Newborns in Washington are now being screened for more disabling and life-threatening conditions than ever before.
The Washington State Department of Health's Newborn Screening program has more than doubled the number of screening tests it performs on newborns in our state from four to nine. The new tests, required by State Board of Health rules developed in cooperation with the department, have already proven their value for 29 Washington infants including four with potentially deadly conditions.
"We understand that parents are concerned about their newborn’s health; that’s why we’ve added more tests for life-threatening disorders and disabling conditions," said State Health Officer Dr. Maxine Hayes. "Newborn screening allows infants to be treated for disorders that would otherwise go undetected until they cause permanent damage or death."

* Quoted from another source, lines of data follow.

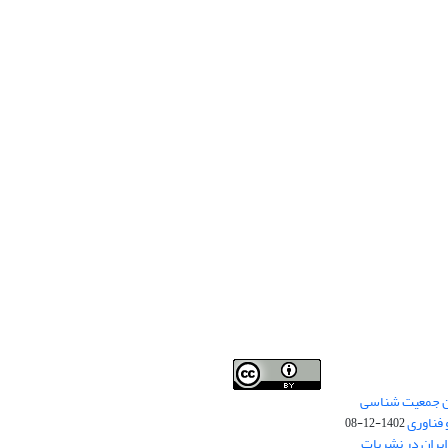
من جمعیت شناسی
Creative Commons
This work is licensed under a
 فناوری
Attribution 4.0 International License
1402-12-08
.
یران در نشریات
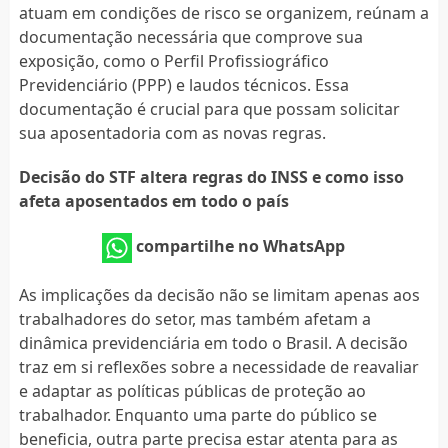
atuam em condições de risco se organizem, reúnam a
documentação necessária que comprove sua
exposição, como o Perfil Profissiográfico
Previdenciário (PPP) e laudos técnicos. Essa
documentação é crucial para que possam solicitar
sua aposentadoria com as novas regras.
Decisão do STF altera regras do INSS e como isso
afeta aposentados em todo o país
compartilhe no WhatsApp
As implicações da decisão não se limitam apenas aos
trabalhadores do setor, mas também afetam a
dinâmica previdenciária em todo o Brasil. A decisão
traz em si reflexões sobre a necessidade de reavaliar
e adaptar as políticas públicas de proteção ao
trabalhador. Enquanto uma parte do público se
beneficia, outra parte precisa estar atenta para as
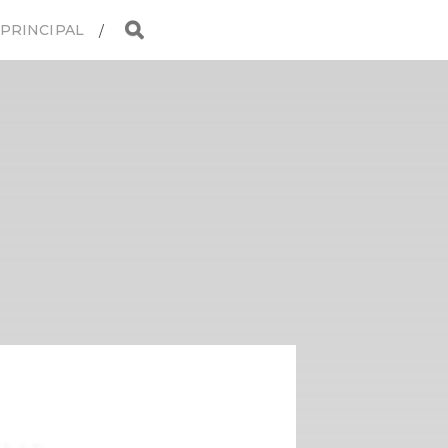
 PRINCIPAL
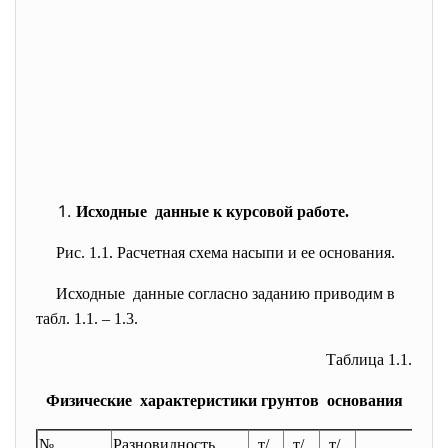
Исходные данные к курсовой работе.
Рис. 1.1. Расчетная схема насыпи и ее основания.
Исходные данные согласно заданию приводим в
табл. 1.1. – 1.3.
Таблица 1.1.
Физические характеристики грунтов основания
№
Разновидность
, т/
, т/
, т/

Newborn screening is performed on every infant born in Washington to test for treatable disorders. Since universal testing of infants began in our state in 1977, nearly 1,000 babies have been diagnosed and treated for disorders that are otherwise disabling or deadly.
"By investing in the health of our children, we protect and improve the health of our state. The new screenings have already proven their value," said Secretary of Health Mary Selecky. Just days after the new tests were implemented, two infants with different life-threatening disorders were diagnosed and treated. Both of these infants are now doing well and receiving appropriate care.

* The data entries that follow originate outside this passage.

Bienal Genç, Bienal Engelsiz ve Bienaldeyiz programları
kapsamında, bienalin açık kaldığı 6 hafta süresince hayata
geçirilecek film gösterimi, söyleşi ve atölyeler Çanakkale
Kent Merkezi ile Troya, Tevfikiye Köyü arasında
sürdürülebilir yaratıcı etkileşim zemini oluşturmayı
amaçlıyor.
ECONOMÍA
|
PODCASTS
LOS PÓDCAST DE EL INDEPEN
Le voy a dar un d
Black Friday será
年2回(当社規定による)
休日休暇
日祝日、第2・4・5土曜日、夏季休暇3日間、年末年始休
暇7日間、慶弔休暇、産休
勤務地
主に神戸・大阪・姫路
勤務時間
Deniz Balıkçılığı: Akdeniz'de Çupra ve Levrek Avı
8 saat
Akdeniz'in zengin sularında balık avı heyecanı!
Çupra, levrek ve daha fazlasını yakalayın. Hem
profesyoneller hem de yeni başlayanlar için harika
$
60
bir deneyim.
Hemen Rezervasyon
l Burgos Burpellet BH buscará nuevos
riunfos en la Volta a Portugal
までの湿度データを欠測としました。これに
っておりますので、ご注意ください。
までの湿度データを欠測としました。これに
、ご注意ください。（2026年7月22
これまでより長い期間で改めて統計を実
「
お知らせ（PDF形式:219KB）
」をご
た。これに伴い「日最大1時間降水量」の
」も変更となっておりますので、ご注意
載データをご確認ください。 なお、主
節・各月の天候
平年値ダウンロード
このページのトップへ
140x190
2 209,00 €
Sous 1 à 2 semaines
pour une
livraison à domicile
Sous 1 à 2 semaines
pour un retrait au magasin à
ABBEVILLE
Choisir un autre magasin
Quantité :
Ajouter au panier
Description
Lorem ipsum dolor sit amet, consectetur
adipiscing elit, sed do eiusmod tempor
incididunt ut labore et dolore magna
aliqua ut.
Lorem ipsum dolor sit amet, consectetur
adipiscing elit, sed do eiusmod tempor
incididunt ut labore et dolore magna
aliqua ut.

"My second child was tested shortly after she was born. This allowed her to be diagnosed and begin treatment before she developed severe life threatening disease," said Laurra Corsello, mother of two children born with galactosemia. "I’m grateful that with the new screening, other parents won’t have to go through the ordeal that we had with our first child and possibly lose their baby to one of these preventable conditions."
Newborn screening is performed on a small sample of blood that is taken from the baby’s heel, dried on special paper and sent to the department’s Public Health Laboratories in Shoreline. The screening program is supported by a fee that is charged through the hospital.